Nissa glanced over her shoulder into the darkness where she knew the plains stretched thousands of feet
below. When she turned back, Anowon was looking across the glowing light at Sorin.

“Are they evil? The brood?” she asked.

Sorin spoke quickly, which surprised her. “They are consumers. Neither good nor evil. They eat.”

“And why do they put things in those holes?”

He shook his head. “I am sure I have no idea,” he replied. “But I do know they devour pure mana. Their methods must have something to do with that.”

Nissa nodded. It seemed the wind was blowing harder.

The goblins tightened their circle around Smara, who had been mostly quiet that day. As Nissa looked, the kor rocked back and forth with her crystal held against her small bosom. Her lips were moving, but no sound came out. Nissa watched her rock back and forth, and soon her own eyelids started drooping.

When Nissa opened her eyes, the tooth’s glow had dimmed greatly, but she could still see the bare shadows of the others asleep. The wind had lessened a bit, but a deep cold had swept in on the breeze, and Nissa’s teeth knocked together as she sat with her knees drawn up to her chest. She chuckled to herself.
Imagine perishing up here of cold after traveling through such danger
, she thought. But Nissa knew the cold on the mountain was not severe enough to kill her, as long as she stayed out of the wind. The Piston Mountains were a very long but very thin range, and not the tallest mountains on Zendikar—those were on Akoum. According to the map, they would crest and be on the other side of the mountains by the morrow. But that realization did not help the fact that for the moment, she was cold.

She stood up and stamped her feet. Then she took a couple of steps and heard a particular sound over
the breeze. It sounded like a gargling gag combined with a sort of growl. The sound raised the hairs on the back of her arms. She saw a form in the shadows hunched over another form. She heard slurping.

As quietly as she could she turned and padded back to the circle. Her stomach, as empty as it was, fluttered, and for a moment she thought she might be sick. It was not the sound that had caused her such nausea, it was the smell. Blood had its own sweet smell, and arterial blood was the sweetest of all. She knelt on the ground and wrapped her cloak around herself and, surprisingly, she slept.

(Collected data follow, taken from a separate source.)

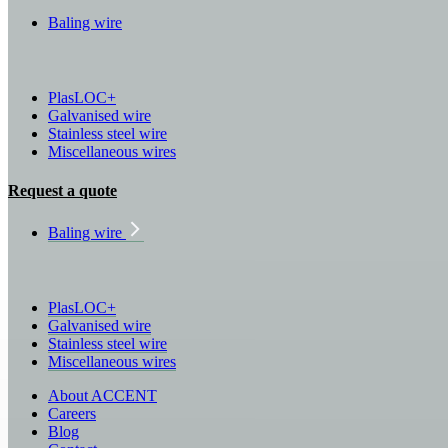
Baling wire
PlasLOC+
Galvanised wire
Stainless steel wire
Miscellaneous wires
Request a quote
Baling wire
PlasLOC+
Galvanised wire
Stainless steel wire
Miscellaneous wires
About ACCENT
Careers
Blog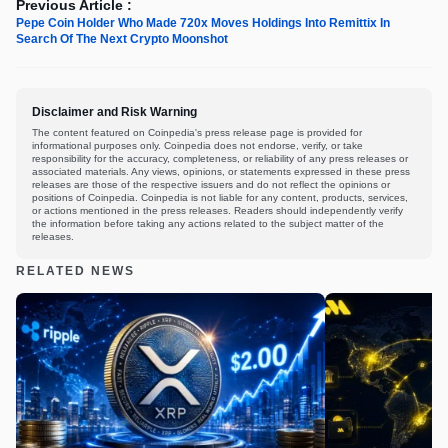
Previous Article :
Pepe Coin Holder Who Made 720x Moves Holdings Into Remittix In
Search Of The Next Crypto Moonshot
Disclaimer and Risk Warning
The content featured on Coinpedia's press release page is provided for
informational purposes only. Coinpedia does not endorse, verify, or take
responsibility for the accuracy, completeness, or reliability of any press releases or
associated materials. Any views, opinions, or statements expressed in these press
releases are those of the respective issuers and do not reflect the opinions or
positions of Coinpedia. Coinpedia is not liable for any content, products, services,
or actions mentioned in the press releases. Readers should independently verify
the information before taking any actions related to the subject matter of the
releases.
RELATED NEWS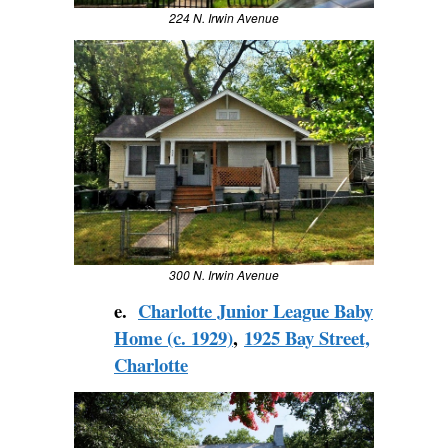
224 N. Irwin Avenue
300 N. Irwin Avenue
e.
Charlotte Junior League Baby
Home (c. 1929)
,
1925 Bay Street,
Charlotte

When she woke, the sun was just rising in the gray sky. She could see her breath in the cold air. The tooth’s glow was gone. As Nissa suspected, one of Smara’s goblins was gone as well. She looked again. Two of the goblins were gone. Anowon was staring at her from across the circle with his knees drawn up to his chin. Sorin was asleep next to him with his long head laid sideways on his own knees.

Nissa knew a vampire had to feed. She understood the natural order of that, mostly. Still, to see the feeding happening … Nissa glanced at the sleeping Smara and then back to Anowon. “Who is she?” Nissa said.

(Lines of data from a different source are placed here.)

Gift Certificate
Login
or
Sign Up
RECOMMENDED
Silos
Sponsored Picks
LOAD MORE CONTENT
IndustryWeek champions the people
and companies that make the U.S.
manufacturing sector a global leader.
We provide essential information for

Anowon lifted his head. “I do not know.”

“What is that crystal she has?”

He looked at the kor. “It has power,” he said. “Can you feel it?”

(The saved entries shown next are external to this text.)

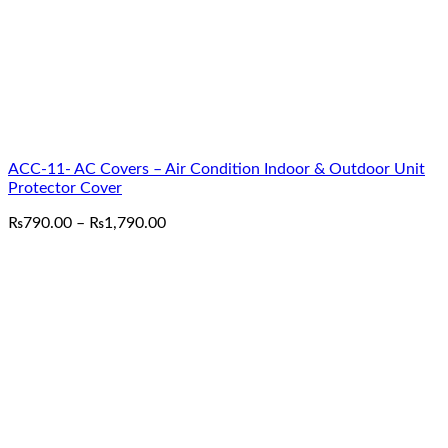
ACC-11- AC Covers – Air Condition Indoor & Outdoor Unit
Protector Cover
Price
₨
790.00
–
₨
1,790.00
range:
₨790.00
through
₨1,790.00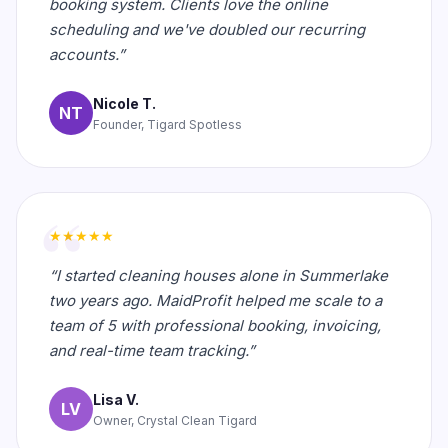
booking system. Clients love the online
scheduling and we've doubled our recurring
accounts.”
Nicole T.
NT
Founder, Tigard Spotless
★★★★★
“I started cleaning houses alone in Summerlake
two years ago. MaidProfit helped me scale to a
team of 5 with professional booking, invoicing,
and real-time team tracking.”
Lisa V.
LV
Owner, Crystal Clean Tigard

Nissa nodded. She had felt its power the first time Smara and the goblins had rounded the corner in the canyon. But many objects radiated raw energy on Zendikar—it was not uncommon. Even the seed pods of the turntimber trees could make a goblin’s pathway stone twist and jerk, which was why outsiders had such trouble navigating the turntimber forest.

But Smara’s crystal radiated a different kind of energy. There was something about the crystal and the way the kor coveted it that Nissa did not like. As she watched, its surface seemed to ripple and swell darkly in the early morning light.

“I have been listening,” Anowon said, shifting his eyes from the disturbing crystal to Nissa. “To her. When she thinks she is alone.”

Nissa leaned in to hear what he would say next. Anowon’s eyes were as large as saucers as he spoke.

“It is a strange mix she speaks to that crystal.”

“Of what? Is it what Sorin said?” Nissa said.

“Yes and no. Sometimes it is kor. Sometimes Eldrazi or vampire.”

“Yes?”

The vampire hesitated before speaking again. “Sometimes it is other languages that I have never heard spoken on Zendikar.”